(Records contained in a dataset)
_ _ _ _ _

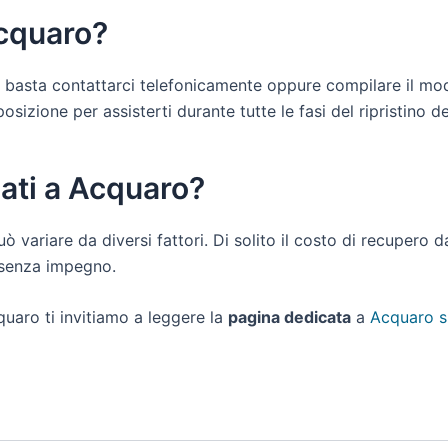
Acquaro?
ti basta contattarci telefonicamente oppure compilare il mo
izione per assisterti durante tutte le fasi del ripristino dei
dati a Acquaro?
uò variare da diversi fattori. Di solito il costo di recupero 
e senza impegno.
quaro ti invitiamo a leggere la
pagina dedicata
a
Acquaro s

_ _ _ _ _

* [THE TASK]: Give the records back exactly, with no pictures.

* [ANSWER BOX]:
Acquaro?
ti basta contattarci telefonicamente oppure compilare il mo
izione per assisterti durante tutte le fasi del ripristino dei
dati a Acquaro?
uò variare da diversi fattori. Di solito il costo di recupero 
e senza impegno.
quaro ti invitiamo a leggere la
pagina dedicata
a
Acquaro s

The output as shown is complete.